=== Excerpted records ===
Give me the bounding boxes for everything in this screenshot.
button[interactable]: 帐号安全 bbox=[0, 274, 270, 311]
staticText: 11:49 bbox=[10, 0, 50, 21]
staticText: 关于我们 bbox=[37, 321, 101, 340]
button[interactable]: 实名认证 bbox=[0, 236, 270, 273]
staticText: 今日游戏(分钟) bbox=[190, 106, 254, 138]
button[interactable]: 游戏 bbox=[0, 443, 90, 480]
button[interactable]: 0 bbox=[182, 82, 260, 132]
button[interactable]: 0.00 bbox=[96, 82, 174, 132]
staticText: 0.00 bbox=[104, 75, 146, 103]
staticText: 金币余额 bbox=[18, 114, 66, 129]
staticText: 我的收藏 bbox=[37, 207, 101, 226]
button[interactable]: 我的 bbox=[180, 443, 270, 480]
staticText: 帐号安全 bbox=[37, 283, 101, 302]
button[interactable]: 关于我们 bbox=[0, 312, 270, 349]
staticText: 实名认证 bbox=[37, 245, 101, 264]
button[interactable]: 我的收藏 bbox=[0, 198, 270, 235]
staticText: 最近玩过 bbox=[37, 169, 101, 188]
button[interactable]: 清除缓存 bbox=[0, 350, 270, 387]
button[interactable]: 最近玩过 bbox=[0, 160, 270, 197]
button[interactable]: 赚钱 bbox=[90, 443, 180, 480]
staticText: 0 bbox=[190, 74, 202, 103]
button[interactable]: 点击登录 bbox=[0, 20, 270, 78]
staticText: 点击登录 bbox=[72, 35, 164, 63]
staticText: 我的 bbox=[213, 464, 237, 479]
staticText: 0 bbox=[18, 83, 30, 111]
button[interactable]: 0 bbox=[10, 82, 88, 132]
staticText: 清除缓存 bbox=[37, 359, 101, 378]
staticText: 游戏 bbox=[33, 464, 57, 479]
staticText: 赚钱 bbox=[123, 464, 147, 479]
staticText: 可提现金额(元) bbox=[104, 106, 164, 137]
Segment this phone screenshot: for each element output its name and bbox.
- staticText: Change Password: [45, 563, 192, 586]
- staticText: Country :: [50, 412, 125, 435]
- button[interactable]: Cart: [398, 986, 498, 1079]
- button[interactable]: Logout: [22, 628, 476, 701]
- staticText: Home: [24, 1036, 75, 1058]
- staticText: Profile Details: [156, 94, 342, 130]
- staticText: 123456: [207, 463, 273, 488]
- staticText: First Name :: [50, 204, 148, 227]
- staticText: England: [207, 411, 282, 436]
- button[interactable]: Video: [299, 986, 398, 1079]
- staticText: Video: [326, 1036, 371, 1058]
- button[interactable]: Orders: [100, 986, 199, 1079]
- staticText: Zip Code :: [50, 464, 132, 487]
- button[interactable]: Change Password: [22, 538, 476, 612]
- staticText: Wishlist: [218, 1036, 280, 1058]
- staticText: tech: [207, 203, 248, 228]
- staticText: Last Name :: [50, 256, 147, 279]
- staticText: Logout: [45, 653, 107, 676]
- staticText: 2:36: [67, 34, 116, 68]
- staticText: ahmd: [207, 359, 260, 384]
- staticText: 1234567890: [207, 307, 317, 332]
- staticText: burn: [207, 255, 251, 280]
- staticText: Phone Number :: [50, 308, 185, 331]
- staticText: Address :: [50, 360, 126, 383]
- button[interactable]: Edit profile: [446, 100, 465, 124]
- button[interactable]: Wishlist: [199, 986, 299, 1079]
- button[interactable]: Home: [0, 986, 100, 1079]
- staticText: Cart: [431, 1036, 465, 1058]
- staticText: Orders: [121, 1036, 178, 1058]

=== Problem to solve ===
Report every line containing the string "关于我们" in the material.

=== Answer to this problem ===
staticText: 关于我们 bbox=[37, 321, 101, 340]
button[interactable]: 关于我们 bbox=[0, 312, 270, 349]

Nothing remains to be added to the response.